What you should do: In which lines of the data does the string "reporting" appear? Copy every one.

Exercise input:
══════════

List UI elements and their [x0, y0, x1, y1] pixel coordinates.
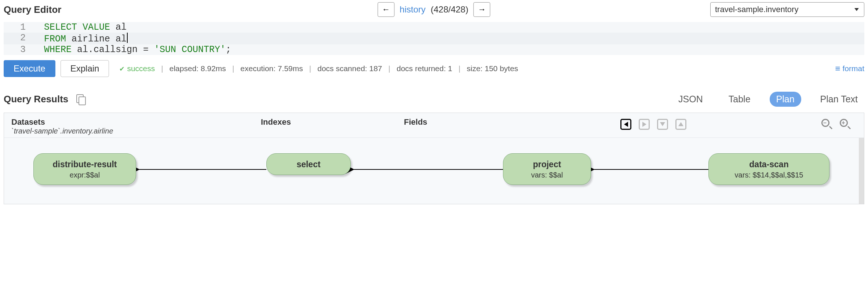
- status-text: success: [127, 64, 155, 73]
- action-bar: Execute Explain success | elapsed: 8.92m…: [0, 55, 868, 81]
- plan-node-title: select: [276, 160, 342, 169]
- copy-icon[interactable]: [76, 94, 84, 104]
- status-badge: success: [119, 64, 155, 73]
- separator: |: [389, 64, 390, 73]
- zoom-in-button[interactable]: +: [840, 119, 849, 128]
- datasets-block: Datasets `travel-sample`.inventory.airli…: [11, 117, 113, 135]
- code-text: WHERE al.callsign = 'SUN COUNTRY';: [37, 44, 231, 55]
- plan-panel: Datasets `travel-sample`.inventory.airli…: [4, 113, 864, 204]
- query-editor-header: Query Editor ← history (428/428) → trave…: [0, 0, 868, 22]
- plan-info-bar: Datasets `travel-sample`.inventory.airli…: [4, 113, 864, 138]
- plan-canvas[interactable]: distribute-resultexpr:$$alselectprojectv…: [4, 138, 864, 204]
- line-number: 1: [4, 22, 37, 33]
- orient-up-button[interactable]: [675, 119, 686, 130]
- tab-json[interactable]: JSON: [672, 92, 710, 107]
- stat-size: size: 150 bytes: [467, 64, 518, 73]
- results-tabs: JSONTablePlanPlan Text: [672, 92, 864, 107]
- triangle-left-icon: [624, 122, 628, 127]
- history-link[interactable]: history: [400, 4, 426, 15]
- execute-button[interactable]: Execute: [4, 60, 55, 77]
- plan-scrollbar[interactable]: [859, 138, 864, 204]
- plan-node-select[interactable]: select: [266, 153, 351, 175]
- datasets-label: Datasets: [11, 117, 113, 127]
- context-value: travel-sample.inventory: [715, 5, 798, 14]
- tab-plan[interactable]: Plan: [770, 92, 801, 107]
- format-icon: [835, 63, 840, 74]
- stat-execution: execution: 7.59ms: [240, 64, 303, 73]
- format-button[interactable]: format: [835, 63, 864, 74]
- code-line[interactable]: 3WHERE al.callsign = 'SUN COUNTRY';: [4, 44, 864, 55]
- results-header: Query Results JSONTablePlanPlan Text: [0, 81, 868, 113]
- zoom-out-button[interactable]: –: [821, 119, 831, 128]
- code-text: SELECT VALUE al: [37, 22, 127, 33]
- results-title: Query Results: [4, 94, 68, 105]
- plan-node-title: project: [512, 160, 582, 169]
- page-title: Query Editor: [4, 4, 61, 15]
- plan-node-subtitle: vars: $$al: [512, 171, 582, 179]
- separator: |: [309, 64, 311, 73]
- code-line[interactable]: 1SELECT VALUE al: [4, 22, 864, 33]
- history-prev-button[interactable]: ←: [378, 2, 394, 17]
- plan-node-data-scan[interactable]: data-scanvars: $$14,$$al,$$15: [708, 153, 829, 185]
- stat-elapsed: elapsed: 8.92ms: [169, 64, 226, 73]
- plan-node-project[interactable]: projectvars: $$al: [503, 153, 591, 185]
- fields-label: Fields: [404, 117, 427, 127]
- plan-node-title: distribute-result: [43, 160, 127, 169]
- plan-node-distribute[interactable]: distribute-resultexpr:$$al: [33, 153, 136, 185]
- history-nav: ← history (428/428) →: [378, 2, 490, 17]
- line-number: 2: [4, 33, 37, 44]
- query-context-select[interactable]: travel-sample.inventory: [710, 2, 864, 17]
- query-code-editor[interactable]: 1SELECT VALUE al2FROM airline al3WHERE a…: [4, 22, 864, 55]
- stat-docs-returned: docs returned: 1: [397, 64, 452, 73]
- separator: |: [161, 64, 163, 73]
- separator: |: [459, 64, 460, 73]
- indexes-label: Indexes: [261, 117, 291, 127]
- stat-docs-scanned: docs scanned: 187: [317, 64, 382, 73]
- history-count: (428/428): [431, 4, 468, 15]
- tab-plan-text[interactable]: Plan Text: [814, 92, 864, 107]
- orient-right-button[interactable]: [639, 119, 650, 130]
- line-number: 3: [4, 44, 37, 55]
- triangle-right-icon: [642, 122, 646, 127]
- format-label: format: [842, 64, 864, 73]
- code-text: FROM airline al: [37, 33, 128, 44]
- plan-node-subtitle: vars: $$14,$$al,$$15: [718, 171, 820, 179]
- plan-node-title: data-scan: [718, 160, 820, 169]
- triangle-up-icon: [678, 122, 683, 126]
- orient-down-button[interactable]: [657, 119, 668, 130]
- zoom-controls: – +: [821, 119, 849, 128]
- plan-orientation-controls: [620, 119, 686, 130]
- separator: |: [232, 64, 234, 73]
- datasets-value: `travel-sample`.inventory.airline: [11, 127, 113, 135]
- code-line[interactable]: 2FROM airline al: [4, 33, 864, 44]
- triangle-down-icon: [660, 122, 665, 126]
- arrow-right-icon: →: [478, 5, 486, 14]
- explain-button[interactable]: Explain: [61, 60, 109, 77]
- history-next-button[interactable]: →: [474, 2, 490, 17]
- check-icon: [119, 64, 125, 73]
- orient-left-button[interactable]: [620, 119, 631, 130]
- tab-table[interactable]: Table: [722, 92, 757, 107]
- plan-node-subtitle: expr:$$al: [43, 171, 127, 179]
- arrow-left-icon: ←: [382, 5, 390, 14]
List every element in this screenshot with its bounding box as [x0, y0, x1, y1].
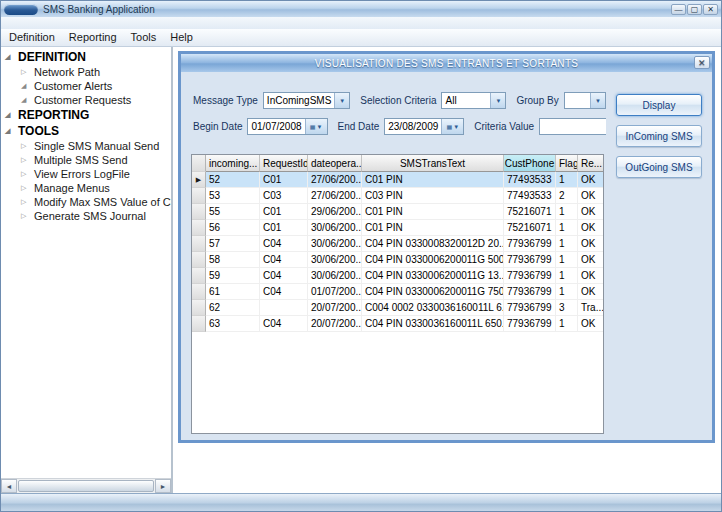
cell-custphone[interactable]: 77936799 [504, 252, 556, 268]
cell-custphone[interactable]: 77493533 [504, 188, 556, 204]
cell-smstranstext[interactable]: C04 PIN 0330006200011G 13... [362, 268, 504, 284]
cell-dateopera[interactable]: 30/06/200... [308, 252, 362, 268]
column-header-flag[interactable]: Flag [556, 155, 578, 172]
cell-re[interactable]: OK [578, 316, 604, 332]
cell-re[interactable]: OK [578, 252, 604, 268]
cell-incoming[interactable]: 63 [206, 316, 260, 332]
table-row[interactable]: 56C0130/06/200...C01 PIN752160711OK [192, 220, 603, 236]
chevron-down-icon[interactable]: ▼ [590, 93, 605, 108]
row-selector[interactable] [192, 268, 206, 284]
cell-incoming[interactable]: 61 [206, 284, 260, 300]
table-row[interactable]: ▶52C0127/06/200...C01 PIN774935331OK [192, 172, 603, 188]
tree-item-multiple-sms-send[interactable]: ▷Multiple SMS Send [5, 153, 171, 167]
cell-requestid[interactable]: C04 [260, 252, 308, 268]
cell-requestid[interactable]: C03 [260, 188, 308, 204]
cell-flag[interactable]: 1 [556, 220, 578, 236]
column-header-incoming[interactable]: incoming... [206, 155, 260, 172]
table-row[interactable]: 57C0430/06/200...C04 PIN 0330008320012D … [192, 236, 603, 252]
cell-flag[interactable]: 1 [556, 284, 578, 300]
maximize-button[interactable]: ▢ [687, 4, 702, 15]
cell-dateopera[interactable]: 30/06/200... [308, 268, 362, 284]
cell-smstranstext[interactable]: C01 PIN [362, 204, 504, 220]
message-type-select[interactable]: InComingSMS ▼ [263, 92, 350, 109]
column-header-smstranstext[interactable]: SMSTransText [362, 155, 504, 172]
row-selector[interactable] [192, 300, 206, 316]
cell-requestid[interactable]: C04 [260, 236, 308, 252]
cell-flag[interactable]: 2 [556, 188, 578, 204]
row-selector[interactable] [192, 188, 206, 204]
cell-custphone[interactable]: 75216071 [504, 220, 556, 236]
cell-re[interactable]: Tra... [578, 300, 604, 316]
end-date-dropdown[interactable]: ▦ ▼ [441, 119, 463, 134]
incoming-sms-button[interactable]: InComing SMS [616, 125, 702, 147]
tree-horizontal-scrollbar[interactable]: ◄ ► [1, 478, 171, 493]
cell-requestid[interactable] [260, 300, 308, 316]
cell-smstranstext[interactable]: C004 0002 0330036160011L 6... [362, 300, 504, 316]
cell-custphone[interactable]: 77936799 [504, 236, 556, 252]
cell-incoming[interactable]: 52 [206, 172, 260, 188]
cell-incoming[interactable]: 57 [206, 236, 260, 252]
display-button[interactable]: Display [616, 94, 702, 116]
table-row[interactable]: 58C0430/06/200...C04 PIN 0330006200011G … [192, 252, 603, 268]
end-date-picker[interactable]: 23/08/2009 ▦ ▼ [384, 118, 464, 135]
row-selector[interactable] [192, 236, 206, 252]
cell-dateopera[interactable]: 30/06/200... [308, 236, 362, 252]
menu-item-help[interactable]: Help [164, 30, 201, 45]
tree-section-reporting[interactable]: ◢REPORTING [5, 107, 171, 123]
scroll-left-icon[interactable]: ◄ [1, 479, 17, 493]
cell-requestid[interactable]: C01 [260, 204, 308, 220]
cell-smstranstext[interactable]: C04 PIN 0330006200011G 5000 [362, 252, 504, 268]
cell-flag[interactable]: 1 [556, 236, 578, 252]
table-row[interactable]: 61C0401/07/200...C04 PIN 0330006200011G … [192, 284, 603, 300]
scrollbar-thumb[interactable] [18, 480, 154, 492]
criteria-value-input[interactable] [539, 118, 606, 135]
menu-item-reporting[interactable]: Reporting [63, 30, 125, 45]
table-row[interactable]: 53C0327/06/200...C03 PIN774935332OK [192, 188, 603, 204]
cell-flag[interactable]: 1 [556, 204, 578, 220]
cell-requestid[interactable]: C04 [260, 268, 308, 284]
row-selector[interactable] [192, 252, 206, 268]
group-by-select[interactable]: ▼ [564, 92, 606, 109]
begin-date-dropdown[interactable]: ▦ ▼ [305, 119, 327, 134]
cell-flag[interactable]: 3 [556, 300, 578, 316]
table-row[interactable]: 55C0129/06/200...C01 PIN752160711OK [192, 204, 603, 220]
column-header-requestid[interactable]: RequestId [260, 155, 308, 172]
cell-re[interactable]: OK [578, 236, 604, 252]
cell-custphone[interactable]: 77936799 [504, 316, 556, 332]
table-row[interactable]: 6220/07/200...C004 0002 0330036160011L 6… [192, 300, 603, 316]
cell-dateopera[interactable]: 20/07/200... [308, 300, 362, 316]
chevron-down-icon[interactable]: ▼ [490, 93, 505, 108]
tree-section-definition[interactable]: ◢DEFINITION [5, 49, 171, 65]
column-header-dateopera[interactable]: dateopera... [308, 155, 362, 172]
cell-smstranstext[interactable]: C03 PIN [362, 188, 504, 204]
cell-custphone[interactable]: 75216071 [504, 204, 556, 220]
outgoing-sms-button[interactable]: OutGoing SMS [616, 156, 702, 178]
menu-item-definition[interactable]: Definition [3, 30, 63, 45]
cell-smstranstext[interactable]: C04 PIN 0330008320012D 20... [362, 236, 504, 252]
cell-incoming[interactable]: 62 [206, 300, 260, 316]
row-selector[interactable] [192, 220, 206, 236]
cell-incoming[interactable]: 55 [206, 204, 260, 220]
tree-item-generate-sms-journal[interactable]: ▷Generate SMS Journal [5, 209, 171, 223]
cell-incoming[interactable]: 58 [206, 252, 260, 268]
cell-flag[interactable]: 1 [556, 316, 578, 332]
cell-flag[interactable]: 1 [556, 268, 578, 284]
tree-item-network-path[interactable]: ▷Network Path [5, 65, 171, 79]
table-row[interactable]: 63C0420/07/200...C04 PIN 0330036160011L … [192, 316, 603, 332]
cell-dateopera[interactable]: 29/06/200... [308, 204, 362, 220]
selection-criteria-select[interactable]: All ▼ [441, 92, 506, 109]
cell-incoming[interactable]: 56 [206, 220, 260, 236]
cell-dateopera[interactable]: 30/06/200... [308, 220, 362, 236]
tree-section-tools[interactable]: ◢TOOLS [5, 123, 171, 139]
tree-item-view-errors-logfile[interactable]: ▷View Errors LogFile [5, 167, 171, 181]
menu-item-tools[interactable]: Tools [125, 30, 165, 45]
cell-custphone[interactable]: 77493533 [504, 172, 556, 188]
current-row-marker-icon[interactable]: ▶ [192, 172, 206, 188]
cell-incoming[interactable]: 53 [206, 188, 260, 204]
begin-date-picker[interactable]: 01/07/2008 ▦ ▼ [247, 118, 327, 135]
cell-re[interactable]: OK [578, 268, 604, 284]
cell-requestid[interactable]: C01 [260, 172, 308, 188]
cell-re[interactable]: OK [578, 204, 604, 220]
cell-smstranstext[interactable]: C04 PIN 0330036160011L 650... [362, 316, 504, 332]
cell-smstranstext[interactable]: C04 PIN 0330006200011G 7500 [362, 284, 504, 300]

══════════

Exercise answer:
tree-section-reporting[interactable]: ◢REPORTING [5, 107, 171, 123]
menu-item-reporting[interactable]: Reporting [63, 30, 125, 45]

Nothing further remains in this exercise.